# Preferred Wood



## new vision (Jan 30, 2010)

What is the best wood for smoking a fattie?  I was thinking of apple or cherry to be safe, however, I was wanting to get some opinions on using maple.


----------



## fire it up (Jan 30, 2010)

I would use maple if it were a breakfast or sweet fattie but have always used mostly oak and cherry or some hickory with them.


----------



## bbq engineer (Jan 30, 2010)

I don't know if I or anyone else could say what is "best".  Smoke from different woods each have their own characteristics, and should be considered an "Ingredient" for the overall end result.  The beautiful thing about smoking is that you get to decide what you like.

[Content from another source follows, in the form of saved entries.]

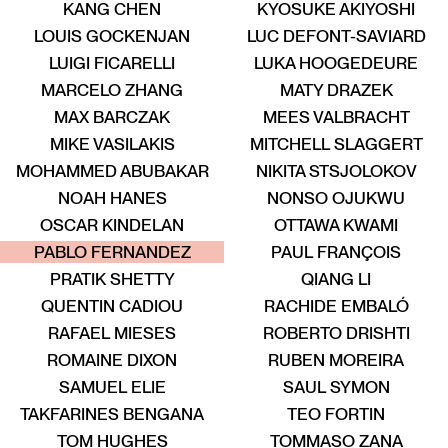
KANG CHEN
KYOSUKE AKIYOSHI
LOUIS GOCKENJAN
LUC DEFONT-SAVIARD
New entry
LUIGI FICARELLI
LUKA HOOGEDEURE
MARCELO ZHANG
MATY DRAZEK
MAX BARCZAK
MEES VALBRACHT
MIKE VASILAKIS
MITCHELL SLAGGERT
New entry
MOHAMMED ABUBAKAR
NIKITA STSJOLOKOV
NOAH HANES
NONSO OJUKWU
OSCAR KINDELAN
OTTAWA KWAMI
ALENT
TALENT
TALENT
TALENT
TALENT
TALENT
PABLO FERNANDEZ
PAUL FRANÇOIS
PRATIK SHETTY
QIANG LI
QUENTIN CADIOU
RACHIDE EMBALÓ
RAFAEL MIESES
ROBERTO DRISHTI
ROMAINE DIXON
RUBEN MOREIRA
SAMUEL ELIE
SAUL SYMON
TAKFARINES BENGANA
TEO FORTIN
TOM HUGHES
TOMMASO ZANA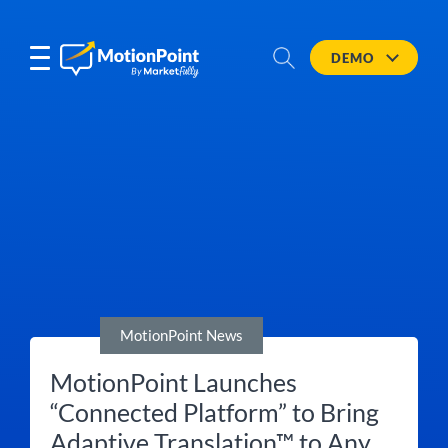
DEMO
MotionPoint News
MotionPoint Launches
“Connected Platform” to Bring
Adaptive Translation™ to Any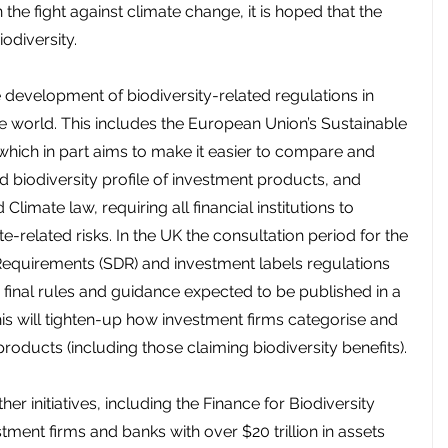
the fight against climate change, it is hoped that the 
iodiversity.
 development of biodiversity-related regulations in 
e world. This includes the European Union’s Sustainable 
which in part aims to make it easier to compare and 
d biodiversity profile of investment products, and 
Climate law, requiring all financial institutions to 
e-related risks. In the UK the consultation period for the 
 Requirements (SDR) and investment labels regulations 
 final rules and guidance expected to be published in a 
is will tighten-up how investment firms categorise and 
oducts (including those claiming biodiversity benefits).
r initiatives, including the Finance for Biodiversity 
tment firms and banks with over $20 trillion in assets 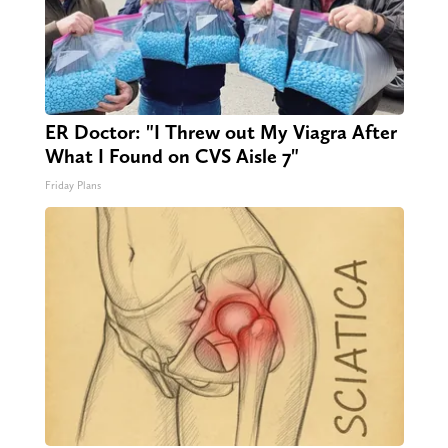
ER Doctor: "I Threw out My Viagra After
What I Found on CVS Aisle 7"
Friday Plans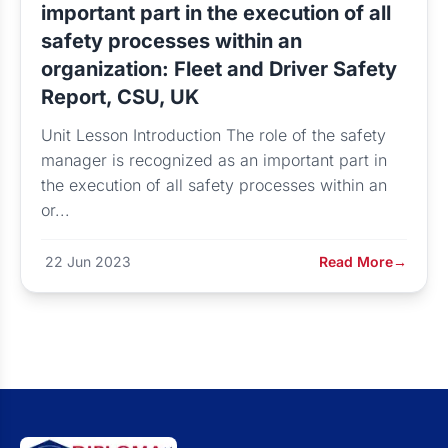
important part in the execution of all
safety processes within an
organization: Fleet and Driver Safety
Report, CSU, UK
Unit Lesson Introduction The role of the safety
manager is recognized as an important part in
the execution of all safety processes within an
or...
22 Jun 2023
Read More
→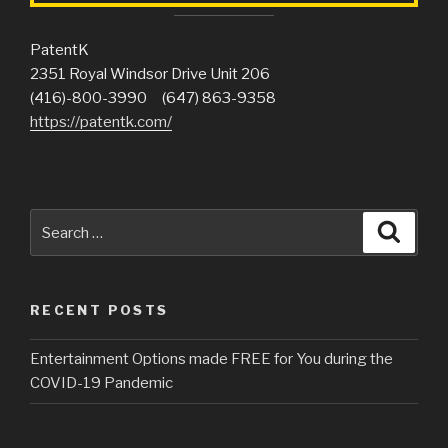
PatentK
2351 Royal Windsor Drive Unit 206
(416)-800-3990 (647) 863-9358
https://patentk.com/
Search
Searc
for:
RECENT POSTS
Entertainment Options made FREE for You during the
COVID-19 Pandemic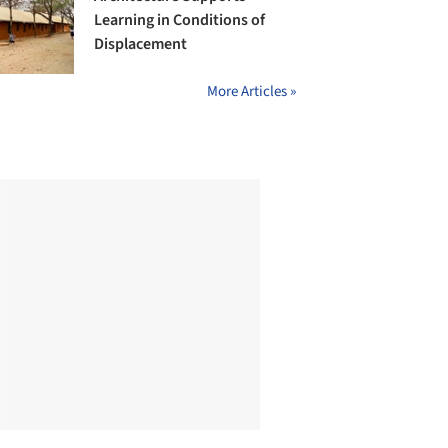
Learning in Conditions of
Displacement
More Articles »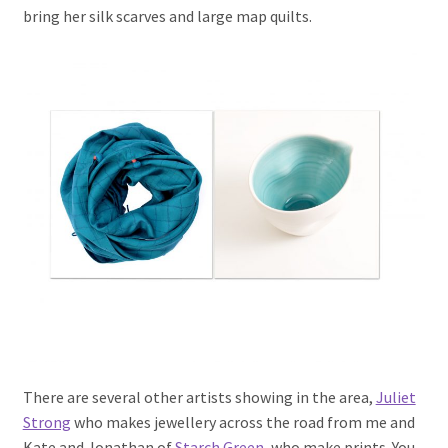
bring her silk scarves and large map quilts.
There are several other artists showing in the area,
Juliet
Strong
who makes jewellery across the road from me and
Kate and Jonathan of
Starch Green
, who make prints. You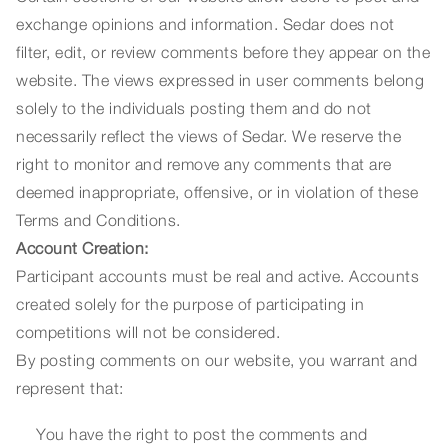
exchange opinions and information. Sedar does not
filter, edit, or review comments before they appear on the
website. The views expressed in user comments belong
solely to the individuals posting them and do not
necessarily reflect the views of Sedar. We reserve the
right to monitor and remove any comments that are
deemed inappropriate, offensive, or in violation of these
Terms and Conditions.
Account Creation:
Participant accounts must be real and active. Accounts
created solely for the purpose of participating in
competitions will not be considered.
By posting comments on our website, you warrant and
represent that:
You have the right to post the comments and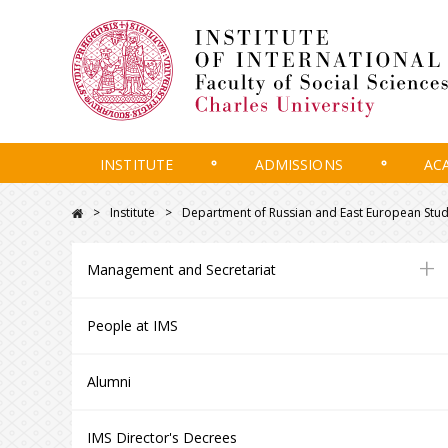
INSTITUTE
ADMISSIONS
AC
Institute
Department of Russian and East European Stud
+
Management and Secretariat
People at IMS
Alumni
IMS Director's Decrees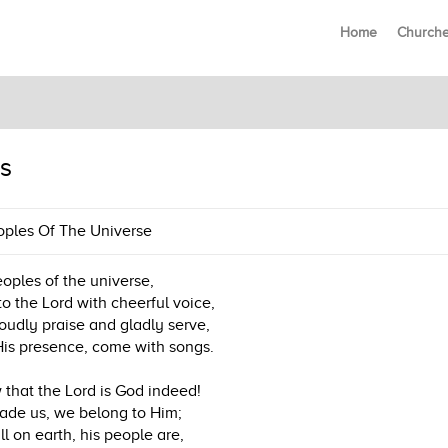
Home
Church
s
oples Of The Universe
eoples of the universe,
to the Lord with cheerful voice,
oudly praise and gladly serve,
His presence, come with songs.
that the Lord is God indeed!
de us, we belong to Him;
ll on earth, his people are,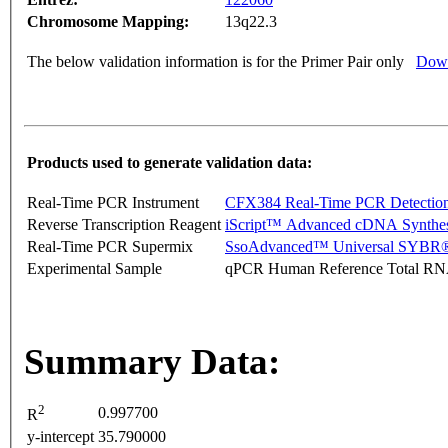
Chromosome Mapping:
13q22.3
The below validation information is for the Primer Pair only
Down
Products used to generate validation data:
Real-Time PCR Instrument
CFX384 Real-Time PCR Detectio
Reverse Transcription Reagent
iScript™ Advanced cDNA Synthes
Real-Time PCR Supermix
SsoAdvanced™ Universal SYBR®
Experimental Sample
qPCR Human Reference Total R
Summary Data:
2
0.997700
R
y-intercept
35.790000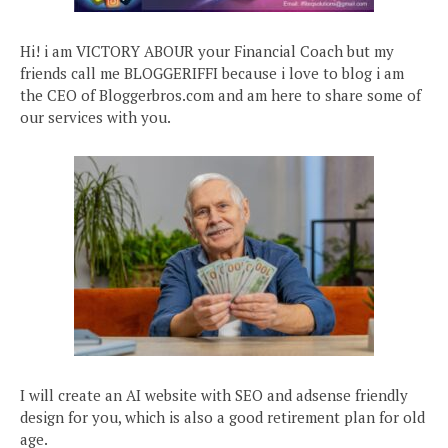
Hi! i am VICTORY ABOUR your Financial Coach but my
friends call me BLOGGERIFFI because i love to blog i am
the CEO of Bloggerbros.com and am here to share some of
our services with you.
I will create an AI website with SEO and adsense friendly
design for you, which is also a good retirement plan for old
age.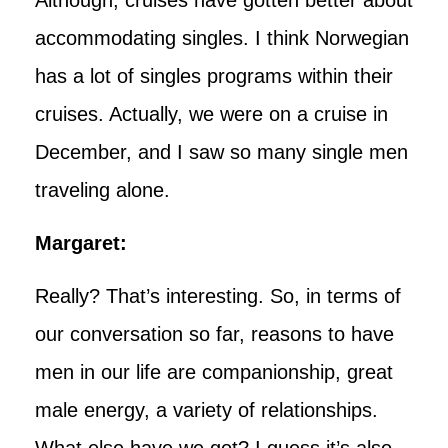
accommodating singles. I think Norwegian
has a lot of singles programs within their
cruises. Actually, we were on a cruise in
December, and I saw so many single men
traveling alone.
Margaret:
Really? That’s interesting. So, in terms of
our conversation so far, reasons to have
men in our life are companionship, great
male energy, a variety of relationships.
What else have we got? I guess it’s also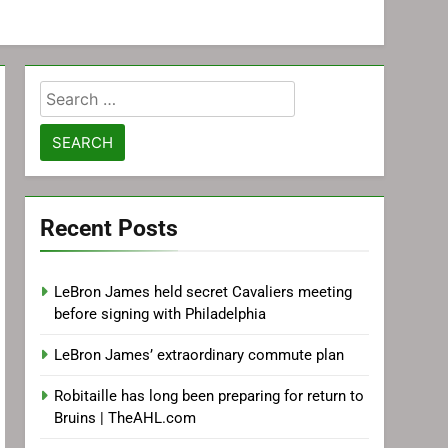
Search
for:
Recent Posts
LeBron James held secret Cavaliers meeting
before signing with Philadelphia
LeBron James’ extraordinary commute plan
Robitaille has long been preparing for return to
Bruins | TheAHL.com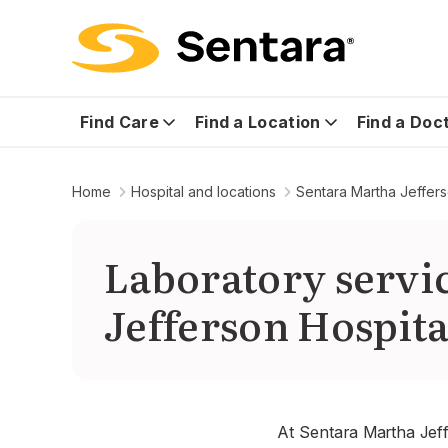
Find Care
Find a Location
Find a Doc
Home
Hospital and locations
Sentara Martha Jeffers
Laboratory servi
Jefferson Hospita
At Sentara Martha Jeff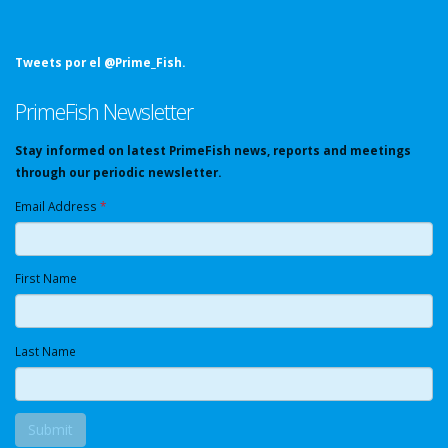
Tweets por el @Prime_Fish.
PrimeFish Newsletter
Stay informed on latest PrimeFish news, reports and meetings
through our periodic newsletter.
Email Address
*
First Name
Last Name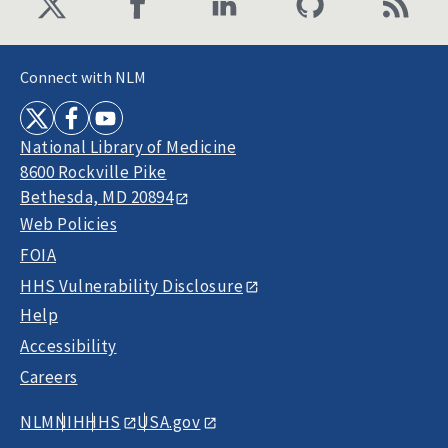
Connect with NLM
National Library of Medicine
8600 Rockville Pike
Bethesda, MD 20894
Web Policies
FOIA
HHS Vulnerability Disclosure
Help
Accessibility
Careers
NLM
NIH
HHS
USA.gov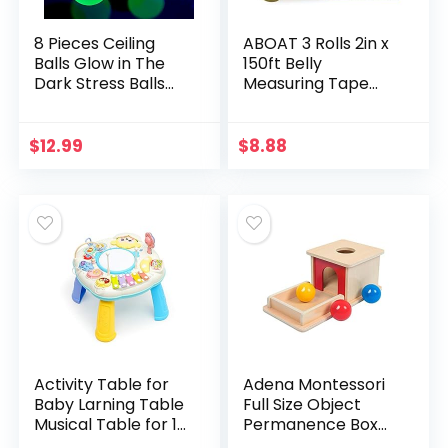
8 Pieces Ceiling
ABOAT 3 Rolls 2in x
Balls Glow in The
150ft Belly
Dark Stress Balls
Measuring Tape
Sticky Balls That
Tummy Measure
Stick to The Ceiling
for Baby Shower
Glowing Balls for
Game Party
$
12.99
$
8.88
Relax Toy…
Supplies
Activity Table for
Adena Montessori
Baby Larning Table
Full Size Object
Musical Table for 1
Permanence Box
2 3 Years Old Baby
with Tray Three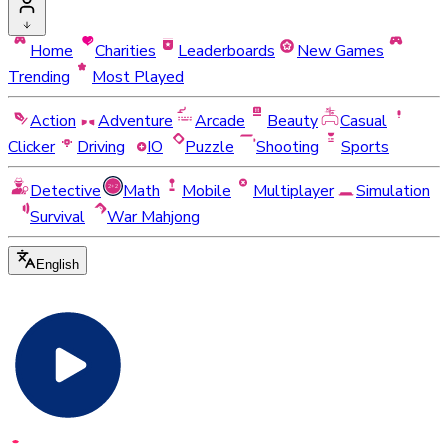
Home
Charities
Leaderboards
New Games
Trending
Most Played
Action
Adventure
Arcade
Beauty
Casual
Clicker
Driving
IO
Puzzle
Shooting
Sports
Detective
Math
Mobile
Multiplayer
Simulation
Survival
War Mahjong
English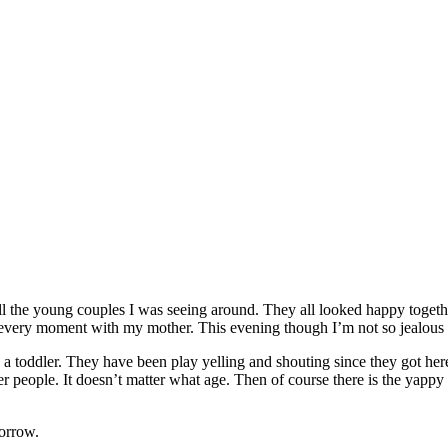
l the young couples I was seeing around. They all looked happy together
ng every moment with my mother. This evening though I’m not so jealo
th a toddler. They have been play yelling and shouting since they got here
people. It doesn’t matter what age. Then of course there is the yappy dog
morrow.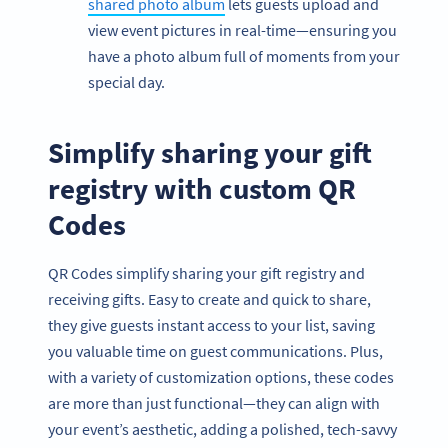
shared photo album
lets guests upload and
view event pictures in real-time—ensuring you
have a photo album full of moments from your
special day.
Simplify sharing your gift
registry with custom QR
Codes
QR Codes simplify sharing your gift registry and
receiving gifts. Easy to create and quick to share,
they give guests instant access to your list, saving
you valuable time on guest communications. Plus,
with a variety of customization options, these codes
are more than just functional—they can align with
your event’s aesthetic, adding a polished, tech-savvy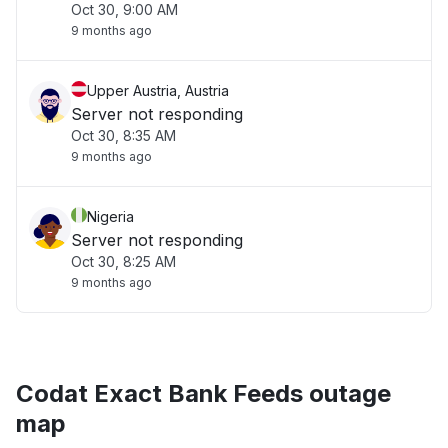
Oct 30, 9:00 AM
9 months ago
Upper Austria, Austria
Server not responding
Oct 30, 8:35 AM
9 months ago
Nigeria
Server not responding
Oct 30, 8:25 AM
9 months ago
Codat Exact Bank Feeds outage
map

A great way to judge how different woods will flavor the meat is to get somethign smaller and then smoke that with different woods and taste test them.  I like to use brats, because they are cheap, and easy to smoke.  Throw then on and smoke them and see which wood you like the best.  Then pair that with your fattie...Besides, it will give you another reason to fire up the smoker.


----------



## 9manfan (Jan 30, 2010)

Cherry has been my favorite for fatties, I've used hickory but prefer cherry,,,,,,,,,


----------



## soafung (Jan 30, 2010)

i will say that i'm absolutely amazed at how well pecan goes with EVERYTHING i have smoked.  no matter what the meat and/or rub combo, the pecan does it for me.


----------



## mballi3011 (Jan 30, 2010)

I guest I'm hooked on apple I use it on just about everything I smoke. But I have been tring others so. I still like apple.


----------



## smokemifugotem (Jan 30, 2010)

my favorite is pecan for my fatties.


----------



## iharris278 (Jan 30, 2010)

Persimmon is my favorite.


----------



## coyote (Jan 30, 2010)

heck, Not sure what the pallets are made of that I score behind the stores around here. Just not using the painted ones. they make the food taste great. Hey what BBQ eng. said works. I like mesquite pretty much. But it has to be coals before I put the meat on. then pecan is plentifull around these parts so I have to be happy with that in my stick burner.
I need to find some oak (red would be nice) and some other woods to try.
brought back a bunch of citrus wood from FL one time. it was good also.


----------



## westsmoke (Jan 31, 2010)

I dont think you can go wrong with maple. Its my favorite.


----------



## smokin-jim (Feb 1, 2010)

I generally use a mix of apple, cherry and alder. Works great.


----------